Konkola Blades
- Full name: Konkola Blades Football Club
- Nickname: Sharp Razor
- Founded: 1956; 70 years ago (as Bancroft North End)
- Ground: Konkola Stadium, Chililabombwe
- Capacity: 20,000
- Chairman: Davy Mubita
- Head coach: Beston Chambeshi
- League: Zambian Premier League
- 2025–2026: Zambian Premier League, 9th
| Home colours | Away colours | Third colours |

= Konkola Blades F.C. =

Zambian football club

Konkola Blades is a Zambian professional football club based in Chililabombwe, that competes in the Zambian Premier League. They play their home games at the 20,000-capacity Konkola Stadium in Chililabombwe.

==Achievements==
- Zambian Cup:
1983, 1998
- Zambian Division One North:
2005

===Domestic===

====League====

- Zambian National Division One (Second Tier)
  - Winners (4): 2005, 2016 (Zone 2), 2021, 2025
- Zambia Super League
  - Third Place: 2011

====Cups====

- Mosi Cup
  - Winners (2): 1983, 1998
  - Runners-up (3): 1982, 1996, 1999

===Continental===

| Season | Competition | Round | Club | Home | Away | Aggregate |
| 1999 | African Cup Winners' Cup | First round | TAN Simba | 2–1 | 1–1 | 3–2 |
| Second round | MAD AS Marsa | 2–1 | 2–1 | 4–2 |
| Quarter-finals | TUN Club Africain | 1–1 | 0–2 | 1–3 |

Notable former players

The following players have represented Konkola Blades and earned caps for the Zambia national football team:

- ZAM Mumamba Numba
- ZAM Lazarous Kambole
- ZAM Charles Lota
- ZAM Stanley Nshimbi

==Stadium==
Konkola Stadium is one of Zambia's most architecturally unique sporting venues, located in the mining town of Chililabombwe in the Copperbelt Province. Known for its unusual "sunken" design, the stadium has long been a fortress for local football and a significant piece of Zambian sports history.

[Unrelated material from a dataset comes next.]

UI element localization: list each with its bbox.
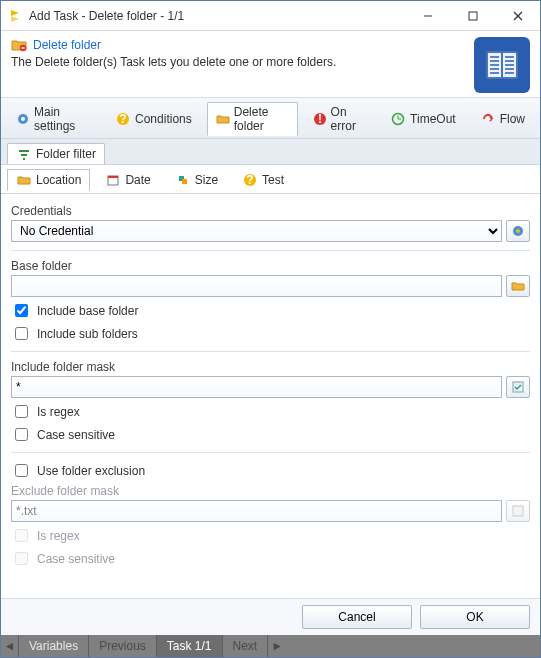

===Key Facts & Features===
- Capacity: Approximately 20,000 to 25,000 spectators.
- The "Sunken" Pitch: The stadium is famous because the pitch is situated about 15 metres (50 feet) below ground level. It was built in the 1950s, designed to mimic the depth of the nearby open-pit mines.
- Home Teams: It is the primary home ground for the Konkola Blades (nicknamed "Sharp Razor") and has also hosted Konkola Mine Police.
- National Significance: Particularly between 2002 and 2011, it served as a secondary home for the Zambian National Team (Chipolopolo), hosting high-profile international qualifiers due to the intense atmosphere created by its bowl-like structure.

===Historical Context===
Originally named the Kenneth Mackay Stadium (after an underground superintendent), the site was once a marshy area with a stream. Local lore suggests the area had to be drained—displacing a large population of frogs—to facilitate construction. Today, it stands as a symbol of the town's mining heritage, owned and maintained largely through the influence of Konkola Copper Mines (KCM).

===International Significance===
Between 2002 and 2011, Konkola Stadium became a primary venue for the Zambian National Team. This was largely necessitated by the closure or unfitness of other major venues, such as the Independence Stadium in Lusaka.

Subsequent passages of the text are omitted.